Hundreds more general practice clinics are preparing to join the national coronavirus vaccination program as the rollout begins to gather pace.

The number of clinics involved will double from 1500 to 3000 by the end of this week, following criticism the program is moving far slower than planned.

Health Minister Greg Hunt has blamed the sluggish start on international supply chain issues.

He is confident the rollout will speed up now that locally made doses of the AstraZeneca vaccine are rolling off production lines.

Almost 842,000 doses have been administered since the program started more than a month ago.

A national daily record of 79,000 injections were given on Thursday, ahead of the long weekend.

But the government is still a long way short of its promise to vaccinate four million people by April.

Mr Hunt has avoided putting a time frame on when the first two phases of the vaccination program, focusing on frontline health workers and older Australians, would be competed.

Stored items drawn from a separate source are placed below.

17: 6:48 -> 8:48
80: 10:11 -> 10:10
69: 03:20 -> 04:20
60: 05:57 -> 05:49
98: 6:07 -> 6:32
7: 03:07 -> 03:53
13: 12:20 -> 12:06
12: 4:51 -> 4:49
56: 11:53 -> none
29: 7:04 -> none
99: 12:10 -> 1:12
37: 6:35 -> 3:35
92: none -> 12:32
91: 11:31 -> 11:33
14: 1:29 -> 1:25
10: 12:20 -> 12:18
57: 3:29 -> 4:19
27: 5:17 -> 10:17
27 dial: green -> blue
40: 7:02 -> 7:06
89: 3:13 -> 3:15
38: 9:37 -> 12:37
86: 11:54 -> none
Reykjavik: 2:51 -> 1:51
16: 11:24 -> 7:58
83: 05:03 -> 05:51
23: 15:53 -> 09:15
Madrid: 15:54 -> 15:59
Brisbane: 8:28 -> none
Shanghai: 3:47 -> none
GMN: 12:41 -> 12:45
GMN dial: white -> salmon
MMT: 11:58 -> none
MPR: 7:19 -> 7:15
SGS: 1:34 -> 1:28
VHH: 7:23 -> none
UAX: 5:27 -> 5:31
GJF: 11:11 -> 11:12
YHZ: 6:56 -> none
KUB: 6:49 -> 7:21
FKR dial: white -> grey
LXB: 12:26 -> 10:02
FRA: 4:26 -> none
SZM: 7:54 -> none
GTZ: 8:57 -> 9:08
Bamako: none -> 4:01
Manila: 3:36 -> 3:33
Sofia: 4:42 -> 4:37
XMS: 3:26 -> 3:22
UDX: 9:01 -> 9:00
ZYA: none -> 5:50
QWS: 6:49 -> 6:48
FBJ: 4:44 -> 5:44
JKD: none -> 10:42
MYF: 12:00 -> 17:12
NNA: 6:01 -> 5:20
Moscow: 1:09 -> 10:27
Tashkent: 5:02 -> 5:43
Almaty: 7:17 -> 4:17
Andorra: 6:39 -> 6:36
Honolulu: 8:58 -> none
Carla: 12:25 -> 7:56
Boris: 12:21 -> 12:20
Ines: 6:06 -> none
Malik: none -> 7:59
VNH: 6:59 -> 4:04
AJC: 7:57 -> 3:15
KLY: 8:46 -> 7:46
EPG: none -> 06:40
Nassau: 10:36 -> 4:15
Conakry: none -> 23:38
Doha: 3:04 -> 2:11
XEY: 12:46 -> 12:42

Labor frontbencher Pat Conroy said the rollout had been plagued by chaos and dysfunction.

Mr Conroy said one of the largest GP clinics in his electorate was set back by several days when a shipment of vaccines was sent to the wrong address.

His electorate is home to 24,000 constituents over the age of 70, who have no clear idea of when they will receive their two doses of vaccinations.

“This isn’t about politics,” Mr Conroy said on Monday.